_WHAT THE TASK ASKS_
Print every entry exactly as written and exclude all images.

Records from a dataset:
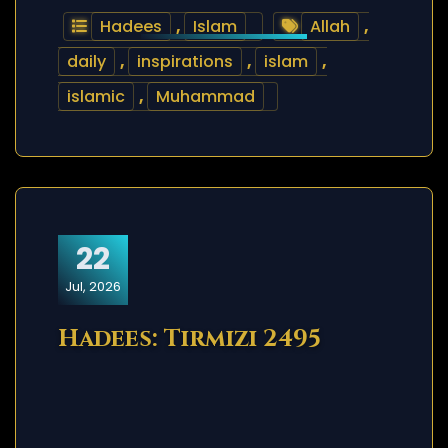
Hadees
,
Islam
Allah
,
daily
,
inspirations
,
islam
,
islamic
,
Muhammad
22
Jul, 2026
Hadees: Tirmizi 2495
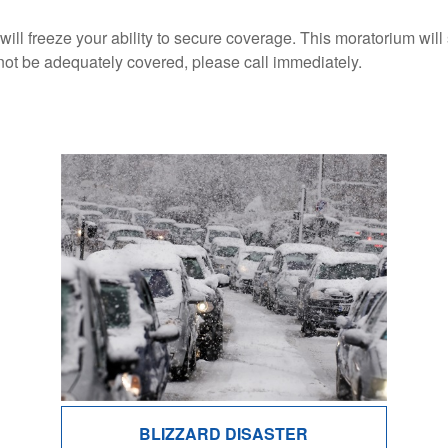
 will freeze your ability to secure coverage. This moratorium wil
not be adequately covered, please call immediately.
BLIZZARD DISASTER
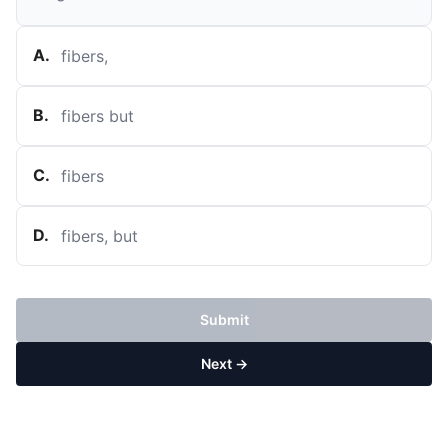
A
.
fibers,
B
.
fibers but
C
.
fibers
D
.
fibers, but
Submit
Next →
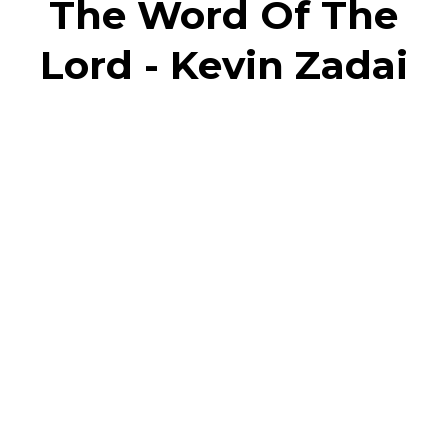
The Word Of The
Lord - Kevin Zadai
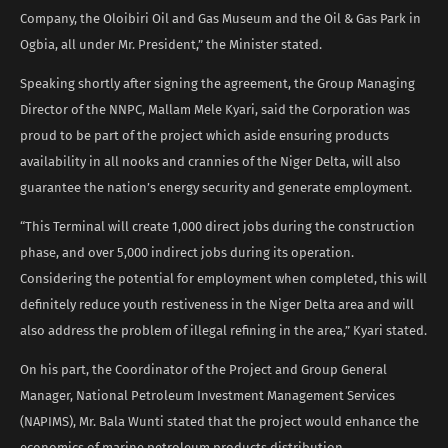
Company, the Oloibiri Oil and Gas Museum and the Oil & Gas Park in
Ogbia, all under Mr. President,” the Minister stated.
Speaking shortly after signing the agreement, the Group Managing
Director of the NNPC, Mallam Mele Kyari, said the Corporation was
proud to be part of the project which aside ensuring products
availability in all nooks and crannies of the Niger Delta, will also
guarantee the nation’s energy security and generate employment.
“This Terminal will create 1,000 direct jobs during the construction
phase, and over 5,000 indirect jobs during its operation.
Considering the potential for employment when completed, this will
definitely reduce youth restiveness in the Niger Delta area and will
also address the problem of illegal refining in the area,” Kyari stated.
On his part, the Coordinator of the Project and Group General
Manager, National Petroleum Investment Management Services
(NAPIMS), Mr. Bala Wunti stated that the project would enhance the
economics of marine petroleum products distribution.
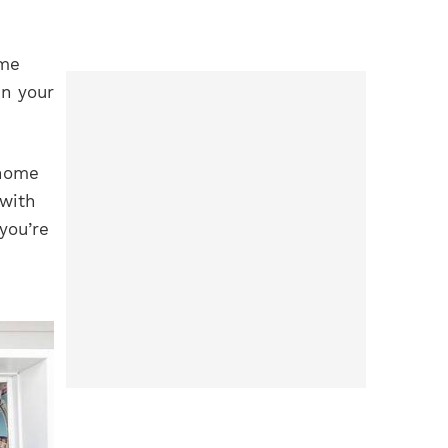
ome
in your
 home
 with
you’re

_YOUR RESPONSE_
Hadees
,
Islam
Allah
,
daily
,
inspirations
,
islam
,
islamic
,
Muhammad
22
Jul, 2026
Hadees: Tirmizi 2495
 will freeze your ability to secure coverage. This moratorium wil
not be adequately covered, please call immediately.
BLIZZARD DISASTER
A
.
fibers,
B
.
fibers but
C
.
fibers
D
.
fibers, but
Submit
Next →
The Word Of The
Lord - Kevin Zadai
Company, the Oloibiri Oil and Gas Museum and the Oil & Gas Park in
Ogbia, all under Mr. President,” the Minister stated.
Speaking shortly after signing the agreement, the Group Managing
Director of the NNPC, Mallam Mele Kyari, said the Corporation was
proud to be part of the project which aside ensuring products
availability in all nooks and crannies of the Niger Delta, will also
guarantee the nation’s energy security and generate employment.
“This Terminal will create 1,000 direct jobs during the construction
phase, and over 5,000 indirect jobs during its operation.
Considering the potential for employment when completed, this will
definitely reduce youth restiveness in the Niger Delta area and will
also address the problem of illegal refining in the area,” Kyari stated.
On his part, the Coordinator of the Project and Group General
Manager, National Petroleum Investment Management Services
(NAPIMS), Mr. Bala Wunti stated that the project would enhance the
economics of marine petroleum products distribution.
ome
in your
 home
 with
you’re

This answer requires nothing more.